Agility – more than ever – is the driver of organisational performance and the keystone of performance management. It can be defined as the ability to be continually proactive, to assess the limits (or indeed, risks), of existing approaches. Agility is about ensuring that employees have a change-ready mindset to enable them – and ultimately the organisation – to keep moving, changing, adapting.

Research suggests a link between an agile enterprise and its performance management practices. The top traits of such a business can include a high-performance culture, flexibility in management practices and resource allocation, organisational structures supporting collaboration, and rapid decision-making and execution.

Out with the old, in with the old

What’s commonly referred to as Taylorism or scientific management, began over 100 years ago on the factory assembly lines of several businesses, including the Ford Motor Company. Taylor’s philosophy was very successful at yielding high profit margins.  Though work itself has radically transformed from the factory assembly lines of the early 20th century the older management philosophy is still ubiquitous.

What’s more, it is deeply embedded in the psyche of modern management. Even though the work people do today is unrecognisable from the factory work of the early 20th century, management as a profession remains ultra-conservative.

Taylorism continues to have a profound and ongoing influence on the traditional employment relationship. Performance management practices with a foundation in scientific management—such as specialisation and constructing work around jobs—have buttressed the conventional working relationship between management and workers and held businesses back from developing the nimbleness required to succeed.

First steps first

Changing well-entrenched performance management practices is ultimately futile without a fresh psychological contract between employer and employee – because otherwise these new practices will be unsustainable. So the challenge is transforming organisational culture, based on a different set of expectations for the role of manager and employee.

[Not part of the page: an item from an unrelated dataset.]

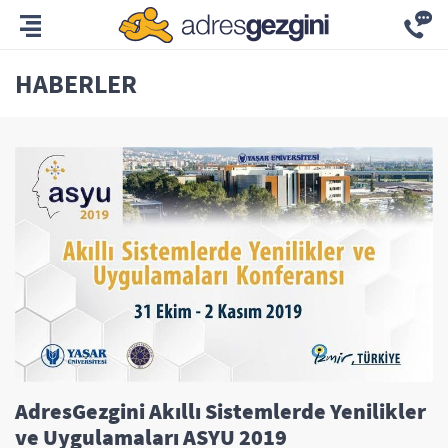
HABERLER
AdresGezgini Akıllı Sistemlerde Yenilikler
ve Uygulamaları ASYU 2019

Performance, learning and culture go together. Speed and agility are hamstrung in a workplace culture based on the traditional employment relationship of “them and us”, where managers do the thinking and workers do the doing.

Simplicity is one of the primary attractions of “them and us” but this relationship is too basic to be effective in a climate of accelerated change and uncertainty. The springboard for agile performance is a new, more collaborative psychological contract.

If we continue to believe people are the competitive or adaptive advantage in business, we need to reflect on the assumptions we have about performance. Scrutinising how performance is managed is necessary, particularly now, when many of the time-honoured systems are asphyxiating the capacity to work with agility.

Dr Tim Baker is author of Performance Management for Agile Organizations: Overthrowing the Eight Management Myths That Hold Businesses Back.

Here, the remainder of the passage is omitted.